Exactly ten years ago, in 2001, the American conceptual artist, Jenny Holzer, created her impressive 'Installation for the Neue Nationalgalerie'. After a brief period of absence, this work will now be able to be experienced again for the foreseeable future.
Jenny Holzer made a name for herself in the 1970s with explicitly socially critical art. The public sphere became a forum for her literary and often overtly politically motivated texts. Whether they are found printed on T-shirts or on billboards, park benches, emblazoned on multi-storey buildings or the Internet, her sentences are in constant motion. Often illuminated and flickering, they are imposing for their radical articulation and visually exacting nature.
For the New National Gallery, Holzer had thirteen, LED lighting strips, each 49 metres in length, attached to the grid ceiling of Mies van der Rohe's building. The product of strictly coordinated programming, amber-coloured letters and sentences of varying lengths run across the ceiling at varying speeds.

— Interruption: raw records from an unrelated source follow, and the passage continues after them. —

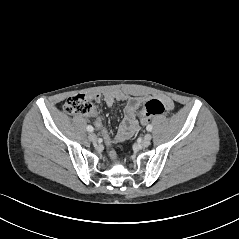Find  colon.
<instances>
[{
    "label": "colon",
    "instance_id": "5ec220e1",
    "mask_svg": "<svg viewBox=\"0 0 239 239\" xmlns=\"http://www.w3.org/2000/svg\"><path fill=\"white\" fill-rule=\"evenodd\" d=\"M93 104L90 99L83 94H76L67 99L64 110L68 114L87 115L93 111ZM164 104L157 99L147 101L140 109L139 115L142 123H147L152 117L163 114Z\"/></svg>",
    "mask_w": 239,
    "mask_h": 239
}]
</instances>
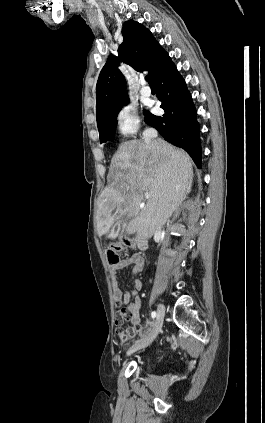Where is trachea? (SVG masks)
Masks as SVG:
<instances>
[{"mask_svg":"<svg viewBox=\"0 0 265 423\" xmlns=\"http://www.w3.org/2000/svg\"><path fill=\"white\" fill-rule=\"evenodd\" d=\"M145 80H146L147 82H149V84H150V85H153V83H152V81H151V79H150V77H149V76H146V77H145Z\"/></svg>","mask_w":265,"mask_h":423,"instance_id":"3493384b","label":"trachea"}]
</instances>
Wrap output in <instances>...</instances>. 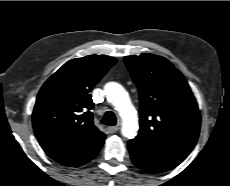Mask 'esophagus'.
<instances>
[{
	"mask_svg": "<svg viewBox=\"0 0 230 186\" xmlns=\"http://www.w3.org/2000/svg\"><path fill=\"white\" fill-rule=\"evenodd\" d=\"M118 130H119V125L108 128V131L110 133H116Z\"/></svg>",
	"mask_w": 230,
	"mask_h": 186,
	"instance_id": "esophagus-1",
	"label": "esophagus"
}]
</instances>
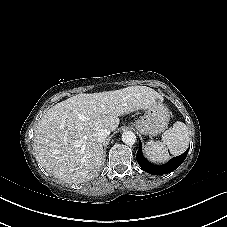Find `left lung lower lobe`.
I'll list each match as a JSON object with an SVG mask.
<instances>
[{
    "mask_svg": "<svg viewBox=\"0 0 227 227\" xmlns=\"http://www.w3.org/2000/svg\"><path fill=\"white\" fill-rule=\"evenodd\" d=\"M141 148H142V144L140 142L139 150L137 151V155H136L137 162L145 172L153 175H162V174H167L174 171L182 164V162L185 160L188 154V150H187L182 155L174 157L168 163L159 166V165H153L150 162H148L143 157Z\"/></svg>",
    "mask_w": 227,
    "mask_h": 227,
    "instance_id": "obj_1",
    "label": "left lung lower lobe"
}]
</instances>
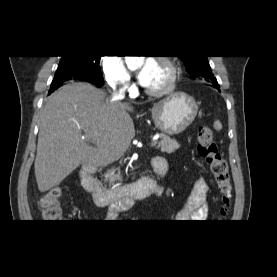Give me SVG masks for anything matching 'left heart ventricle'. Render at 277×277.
Instances as JSON below:
<instances>
[{
	"instance_id": "obj_1",
	"label": "left heart ventricle",
	"mask_w": 277,
	"mask_h": 277,
	"mask_svg": "<svg viewBox=\"0 0 277 277\" xmlns=\"http://www.w3.org/2000/svg\"><path fill=\"white\" fill-rule=\"evenodd\" d=\"M168 80L167 68L159 62L155 63L148 88H159Z\"/></svg>"
}]
</instances>
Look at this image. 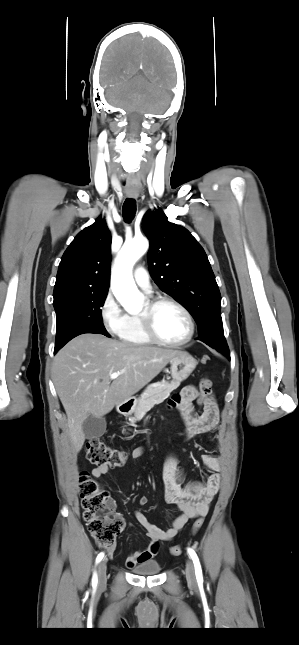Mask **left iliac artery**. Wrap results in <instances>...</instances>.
Returning <instances> with one entry per match:
<instances>
[{
  "label": "left iliac artery",
  "mask_w": 299,
  "mask_h": 645,
  "mask_svg": "<svg viewBox=\"0 0 299 645\" xmlns=\"http://www.w3.org/2000/svg\"><path fill=\"white\" fill-rule=\"evenodd\" d=\"M188 553H189V555H190V557H191V559L193 560V563H194L196 579H197V581H202L203 576H202V569H201V565H200V562H199V558H198L197 554L195 553V551L193 549H191V548H188Z\"/></svg>",
  "instance_id": "44dca946"
}]
</instances>
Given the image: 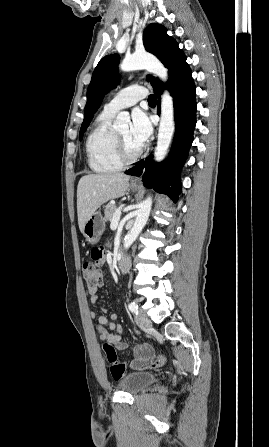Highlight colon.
Instances as JSON below:
<instances>
[{
  "instance_id": "colon-1",
  "label": "colon",
  "mask_w": 269,
  "mask_h": 447,
  "mask_svg": "<svg viewBox=\"0 0 269 447\" xmlns=\"http://www.w3.org/2000/svg\"><path fill=\"white\" fill-rule=\"evenodd\" d=\"M104 263V252L100 249L93 250L90 253V259L82 264V276L86 283L88 294L95 295L101 288L103 283L102 266ZM103 352L111 363L109 368L110 376L115 380H121L124 376L131 372L143 371L147 367L155 369L166 363L163 356H155L150 358L148 362H137L134 365H127L118 361L117 351L111 344H104ZM135 353L139 356H148L152 354V350L147 347H139L135 349Z\"/></svg>"
}]
</instances>
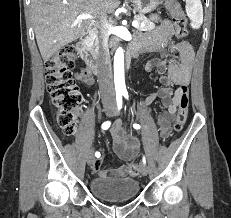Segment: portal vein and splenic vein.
<instances>
[{"label": "portal vein and splenic vein", "instance_id": "obj_1", "mask_svg": "<svg viewBox=\"0 0 231 218\" xmlns=\"http://www.w3.org/2000/svg\"><path fill=\"white\" fill-rule=\"evenodd\" d=\"M78 18H81V19H90V18H94V17L91 16V15L82 14V15H80ZM138 25H139V22H138V21L134 20V21L132 22V26H133V27H137Z\"/></svg>", "mask_w": 231, "mask_h": 218}]
</instances>
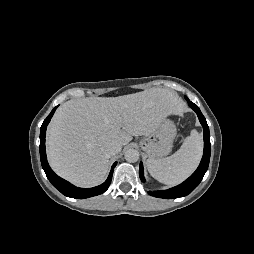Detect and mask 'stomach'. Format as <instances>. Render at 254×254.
<instances>
[{"label":"stomach","mask_w":254,"mask_h":254,"mask_svg":"<svg viewBox=\"0 0 254 254\" xmlns=\"http://www.w3.org/2000/svg\"><path fill=\"white\" fill-rule=\"evenodd\" d=\"M177 129L173 121L164 118L156 130L140 141L149 159H160L171 152Z\"/></svg>","instance_id":"stomach-1"}]
</instances>
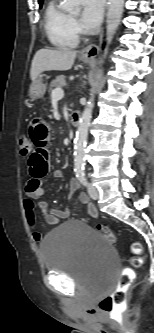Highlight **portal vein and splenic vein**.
Segmentation results:
<instances>
[{"mask_svg": "<svg viewBox=\"0 0 154 333\" xmlns=\"http://www.w3.org/2000/svg\"><path fill=\"white\" fill-rule=\"evenodd\" d=\"M52 98L62 99L64 97V91L62 88L58 87L52 91Z\"/></svg>", "mask_w": 154, "mask_h": 333, "instance_id": "1", "label": "portal vein and splenic vein"}]
</instances>
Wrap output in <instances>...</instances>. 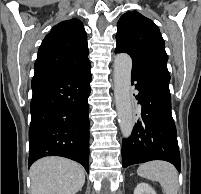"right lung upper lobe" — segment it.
<instances>
[{
  "instance_id": "1",
  "label": "right lung upper lobe",
  "mask_w": 201,
  "mask_h": 194,
  "mask_svg": "<svg viewBox=\"0 0 201 194\" xmlns=\"http://www.w3.org/2000/svg\"><path fill=\"white\" fill-rule=\"evenodd\" d=\"M87 34L78 19L62 21L42 41L34 65L36 76L73 75L91 67Z\"/></svg>"
}]
</instances>
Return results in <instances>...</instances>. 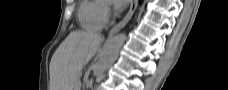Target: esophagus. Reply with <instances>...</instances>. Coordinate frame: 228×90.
<instances>
[{"label": "esophagus", "mask_w": 228, "mask_h": 90, "mask_svg": "<svg viewBox=\"0 0 228 90\" xmlns=\"http://www.w3.org/2000/svg\"><path fill=\"white\" fill-rule=\"evenodd\" d=\"M137 5H138V0H131L129 11L125 15V17L110 30L109 36H113L114 34H116L129 22V20L131 19V17L133 16L137 8Z\"/></svg>", "instance_id": "1"}]
</instances>
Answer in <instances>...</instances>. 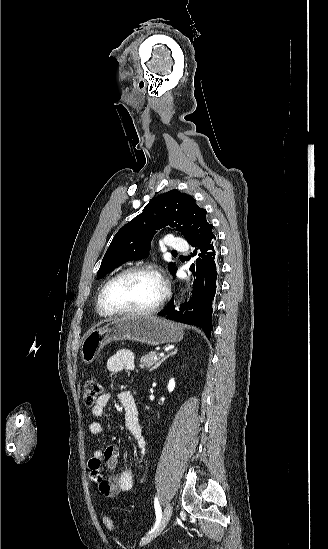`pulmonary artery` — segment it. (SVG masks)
<instances>
[{"mask_svg": "<svg viewBox=\"0 0 328 549\" xmlns=\"http://www.w3.org/2000/svg\"><path fill=\"white\" fill-rule=\"evenodd\" d=\"M165 248L168 252H183L185 244L183 241H174L172 238H169L166 241Z\"/></svg>", "mask_w": 328, "mask_h": 549, "instance_id": "e3ab8cb5", "label": "pulmonary artery"}]
</instances>
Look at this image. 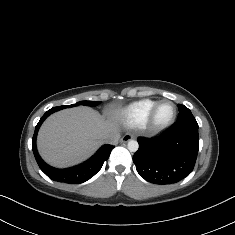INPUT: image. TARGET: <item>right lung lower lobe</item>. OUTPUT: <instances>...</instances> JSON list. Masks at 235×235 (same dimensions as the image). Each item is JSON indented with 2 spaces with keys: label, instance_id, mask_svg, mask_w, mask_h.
I'll return each mask as SVG.
<instances>
[{
  "label": "right lung lower lobe",
  "instance_id": "98d812e1",
  "mask_svg": "<svg viewBox=\"0 0 235 235\" xmlns=\"http://www.w3.org/2000/svg\"><path fill=\"white\" fill-rule=\"evenodd\" d=\"M54 112L56 111H54L53 108L48 110L35 127V132L32 139V149L35 159L40 169L52 180L70 184L83 183L93 177L102 168L104 161L108 159L114 146L109 144L103 145L90 159L71 168L57 169L49 166L38 154L36 148V137L43 121Z\"/></svg>",
  "mask_w": 235,
  "mask_h": 235
}]
</instances>
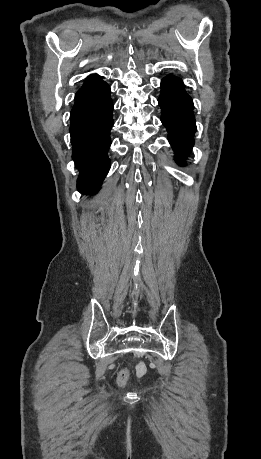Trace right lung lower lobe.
<instances>
[{"mask_svg":"<svg viewBox=\"0 0 261 459\" xmlns=\"http://www.w3.org/2000/svg\"><path fill=\"white\" fill-rule=\"evenodd\" d=\"M113 103L110 87L102 83L75 99L70 114L73 159L80 171L78 190L95 194L110 168L107 152L111 145Z\"/></svg>","mask_w":261,"mask_h":459,"instance_id":"98d812e1","label":"right lung lower lobe"}]
</instances>
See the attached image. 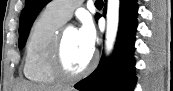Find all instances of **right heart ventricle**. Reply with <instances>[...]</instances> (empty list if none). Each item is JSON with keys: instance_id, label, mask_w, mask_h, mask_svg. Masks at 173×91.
<instances>
[{"instance_id": "right-heart-ventricle-1", "label": "right heart ventricle", "mask_w": 173, "mask_h": 91, "mask_svg": "<svg viewBox=\"0 0 173 91\" xmlns=\"http://www.w3.org/2000/svg\"><path fill=\"white\" fill-rule=\"evenodd\" d=\"M64 22L49 9L44 10L33 23L25 46L23 72L27 79L44 85L58 82L48 67L52 42Z\"/></svg>"}]
</instances>
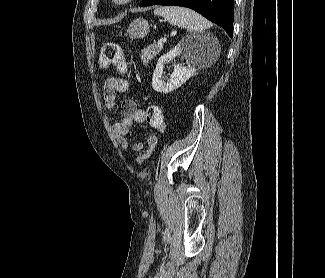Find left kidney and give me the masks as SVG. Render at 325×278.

The texts are formed from excerpts from her oeuvre, among them her aphorisms, famously dubbed 'Truisms'. The synergy between the ceiling's grid formation and the electronic light signals overwhelms the viewer, as does the confrontation between abstract structure and somantic allusions, as in: 'MEINE AUGEN TASTEN DEINE HAUT AB' ('My eyes feel your skin'). Such sentences as these seem to brush over both the public beneath and the architectural surface above and, through their reflection on the vast windows, even spread out into the site's urban surroundings.